Le psychiatre et psychanalyste visionnaire est mort à 90 ans.
DISPARITION
Cette personnalité exceptionnelle de la psychiatrie française avait 90 ans.
«Le dernier grand», comme le dit si fortement le docteur Paul Machto. Cette nuit, est mort Jean Oury, dans la clinique qu’il avait fondé, La Borde, près de Blois. Il avait 90 ans.
C’était la personnalité la plus exceptionnelle, encore vivante, de l’aventure de la psychothérapie institutionnelle, qui a façonné toute la psychiatrie française au lendemain de la Seconde Guerre mondiale.

En mêlant humanisme, attention clinique, et ouverture, dans la prise en charge de la folie, c’était une approche chaleureuse de la maladie où le patient restait avant tout une personne.

«Soigner les malades sans soigner l’hôpital, c’est de la folie», disait Jean Oury.
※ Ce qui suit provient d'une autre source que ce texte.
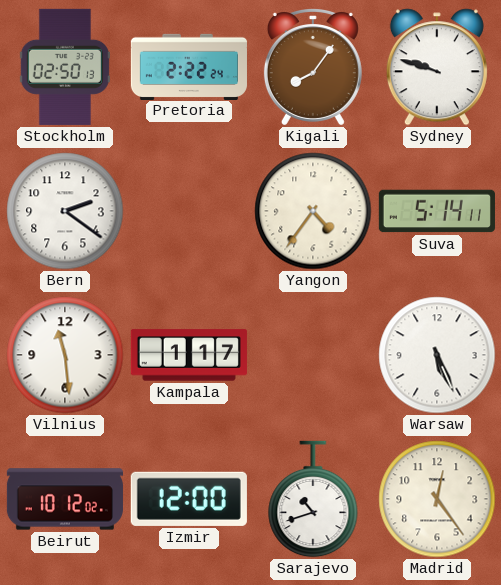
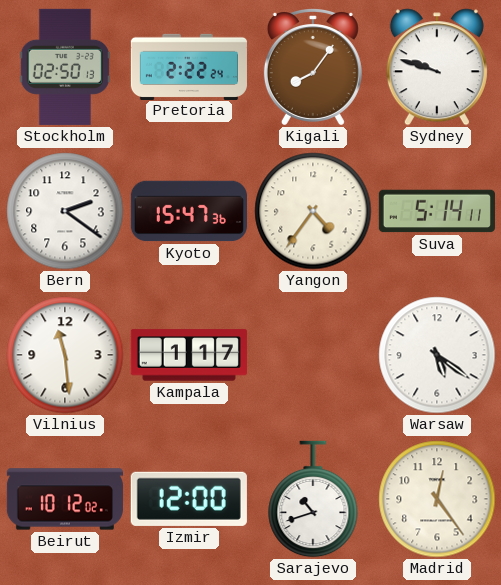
Kyoto: none -> 15:47
Warsaw: 5:26 -> 5:21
En 1953, il fonda la clinique de La Borde, près de Blois, lieu unique de soins et d’attention. Et jusqu’au dernier jour, il était là, présent, à l’écoute des plus grandes douleurs.
ERIC FAVEREAU 16 MAI 2014 À 10:40


[Portrait de Jean Oury publié en juin 1998 dans Libération]

Jean Oury, fou de fous

Jean Oury, 74 ans, psychiatre, n’a jamais cessé, de Saint-Alban à La Borde, de vouloir soigner l’hôpital pour soigner les malades.
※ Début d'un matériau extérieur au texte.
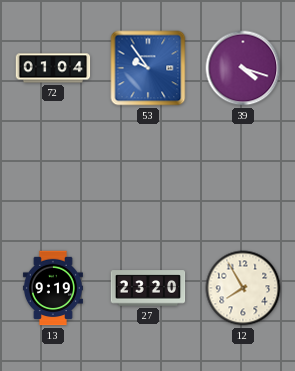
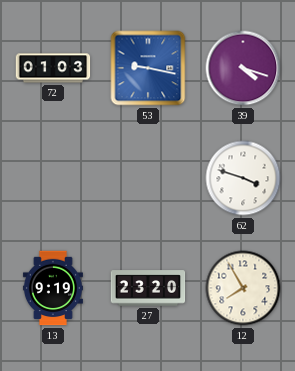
72: 01:04 -> 01:03
53: 9:54 -> 9:17
62: none -> 3:48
«Qu’est-ce que je fous là?» se demande le psychiatre Jean Oury. Comme chaque année, il est revenu à l’hôpital de Saint-Alban, la Mecque de la psychothérapie institutionnelle, mais, ce jour-là, c’est pour un adieu. Dans cette ancienne forteresse perdue en Lozère, pendant la Seconde Guerre mondiale , un petit groupe de psychiatres avait cassé les fenêtres de l’asile. Peu à peu s’était construite la plus formidable des aventures de la psychiatrie d’après-guerre, sur le principe que «soigner les gens sans soigner l’hôpital, c’est de l’imposture». A Saint-Alban on travaillait, on discutait sans fin, avec Eluard qui passait, Tristan Tzara aussi, ou encore le philosophe Canguilhem et, bien sûr, le maître des lieux, François Tosquelles, médecin réfugié de la guerre d’Espagne. «Oui, quoi? Qu’est-ce que je fous là? Saint-Alban, c’est foutu».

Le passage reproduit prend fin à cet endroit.